BC-CfE researcher calls for further improvements to ‘game changing’ test used to measure the HIV reservoir

BC-CfE PhD scholar Natalie Kinloch has written a paper calling for further improvements to a ‘game-changing’ molecular method used to measure the size of the intact HIV reservoir, the typically tiny and hard to find portion of the HIV reservoir capable of “waking up” to infect new cells in the body. As an effective HIV cure will need to eliminate the intact HIV reservoir, methods to accurately measure it are of critical importance.
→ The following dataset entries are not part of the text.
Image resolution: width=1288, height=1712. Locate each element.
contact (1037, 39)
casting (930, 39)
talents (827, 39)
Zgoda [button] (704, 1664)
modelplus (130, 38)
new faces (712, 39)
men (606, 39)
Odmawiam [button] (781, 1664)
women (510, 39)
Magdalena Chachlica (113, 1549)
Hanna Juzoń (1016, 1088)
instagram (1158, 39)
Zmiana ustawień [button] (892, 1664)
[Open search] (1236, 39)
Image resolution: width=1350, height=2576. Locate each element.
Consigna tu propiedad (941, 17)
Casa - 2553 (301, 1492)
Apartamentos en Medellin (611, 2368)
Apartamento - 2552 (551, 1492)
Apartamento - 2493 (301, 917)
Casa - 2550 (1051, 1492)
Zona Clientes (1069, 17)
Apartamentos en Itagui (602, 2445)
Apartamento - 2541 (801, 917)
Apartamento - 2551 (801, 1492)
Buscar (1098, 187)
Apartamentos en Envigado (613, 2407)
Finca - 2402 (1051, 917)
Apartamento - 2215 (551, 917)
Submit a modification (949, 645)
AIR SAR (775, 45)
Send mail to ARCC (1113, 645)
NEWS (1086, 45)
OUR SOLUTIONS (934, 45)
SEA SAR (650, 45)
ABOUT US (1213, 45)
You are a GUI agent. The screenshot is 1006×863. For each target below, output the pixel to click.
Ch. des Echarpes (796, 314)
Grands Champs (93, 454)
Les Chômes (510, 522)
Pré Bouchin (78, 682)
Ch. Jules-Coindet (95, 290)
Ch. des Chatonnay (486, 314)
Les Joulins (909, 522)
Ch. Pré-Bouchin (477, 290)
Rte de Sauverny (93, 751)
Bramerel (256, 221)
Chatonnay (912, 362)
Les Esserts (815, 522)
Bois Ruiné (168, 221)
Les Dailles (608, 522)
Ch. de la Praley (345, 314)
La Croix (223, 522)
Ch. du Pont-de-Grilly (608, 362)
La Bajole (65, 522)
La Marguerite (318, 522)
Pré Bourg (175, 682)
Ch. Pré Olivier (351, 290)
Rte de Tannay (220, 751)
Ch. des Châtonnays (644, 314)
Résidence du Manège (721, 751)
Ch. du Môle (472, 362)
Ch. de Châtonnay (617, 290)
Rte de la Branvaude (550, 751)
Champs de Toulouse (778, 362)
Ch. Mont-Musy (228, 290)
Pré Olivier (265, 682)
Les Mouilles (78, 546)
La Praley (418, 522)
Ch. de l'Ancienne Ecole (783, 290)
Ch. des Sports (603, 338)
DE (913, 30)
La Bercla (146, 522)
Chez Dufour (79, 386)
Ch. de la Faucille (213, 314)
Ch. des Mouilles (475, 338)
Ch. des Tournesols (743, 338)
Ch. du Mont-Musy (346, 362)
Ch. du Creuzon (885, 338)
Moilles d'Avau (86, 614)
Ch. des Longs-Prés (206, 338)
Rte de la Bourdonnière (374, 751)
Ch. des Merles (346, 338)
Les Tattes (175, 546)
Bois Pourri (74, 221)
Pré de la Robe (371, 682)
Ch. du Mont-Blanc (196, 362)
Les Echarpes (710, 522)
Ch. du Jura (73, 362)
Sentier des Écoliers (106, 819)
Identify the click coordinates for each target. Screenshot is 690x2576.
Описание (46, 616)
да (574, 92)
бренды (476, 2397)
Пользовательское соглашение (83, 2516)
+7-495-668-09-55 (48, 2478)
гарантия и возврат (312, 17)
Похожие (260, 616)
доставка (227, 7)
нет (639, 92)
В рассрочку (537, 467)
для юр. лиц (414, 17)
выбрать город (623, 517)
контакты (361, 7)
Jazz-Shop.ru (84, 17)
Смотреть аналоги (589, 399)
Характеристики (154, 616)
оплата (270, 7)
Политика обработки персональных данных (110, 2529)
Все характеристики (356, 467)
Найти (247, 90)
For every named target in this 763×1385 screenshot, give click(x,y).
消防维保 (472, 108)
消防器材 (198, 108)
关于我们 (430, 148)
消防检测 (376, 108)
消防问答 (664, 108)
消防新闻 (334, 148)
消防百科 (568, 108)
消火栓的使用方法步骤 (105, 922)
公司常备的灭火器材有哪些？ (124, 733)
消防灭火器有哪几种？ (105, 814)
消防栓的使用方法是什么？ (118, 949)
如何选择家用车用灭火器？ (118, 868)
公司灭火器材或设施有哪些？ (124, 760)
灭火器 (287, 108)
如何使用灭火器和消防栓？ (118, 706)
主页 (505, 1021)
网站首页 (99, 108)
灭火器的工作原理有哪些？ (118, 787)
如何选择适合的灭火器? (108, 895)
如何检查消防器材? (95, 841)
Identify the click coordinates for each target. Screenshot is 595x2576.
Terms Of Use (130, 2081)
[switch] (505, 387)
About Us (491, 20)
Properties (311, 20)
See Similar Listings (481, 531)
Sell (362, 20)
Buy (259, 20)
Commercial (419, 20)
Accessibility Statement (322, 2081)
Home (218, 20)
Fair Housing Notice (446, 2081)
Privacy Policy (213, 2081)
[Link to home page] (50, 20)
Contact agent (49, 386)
The new molecular assay, called the Intact Proviral DNA Assay (IPDA), was developed by leading HIV researchers at John Hopkins University and published last year in Nature. The IPDA requires less time, resources, and biological material than the previous gold standard reservoir measurement method, and therefore represented a major advance. It was developed to address the critical need for a precise and scalable method for intact HIV reservoir quantification and it is now being adopted in research and clinical studies.

Kinloch’s as-yet-unpublished research, which was undertaken in partnership with Weill Cornell University in New York and which represents the results of a large pan-North American collaboration to apply the IPDA assay more broadly, confirms the method as highly valuable. However, Kinloch demonstrates that naturally-occurring HIV genetic variation causes the assay to fail in a substantial number of cases, up to 28 percent, and in other cases to underestimate reservoir size. While cases of complete assay failure are obvious to detect, cases where the assay underestimates HIV reservoir size are far more difficult to recognize . Critically, Kinloch shows that these assay limitations could negatively impact results interpretation in clinical trials for an HIV cure, and proposes some solutions to these problems.

Kinloch and colleagues conclude that while the IPDA represents an important methodological advance, the impact of HIV’s genetic diversity on this assay should be addressed before the IPDA’s widespread adoption, particularly in clinical trials that evaluate HIV remission or cure strategies . She underscores the need for collaborative efforts across the field to further refine this new test.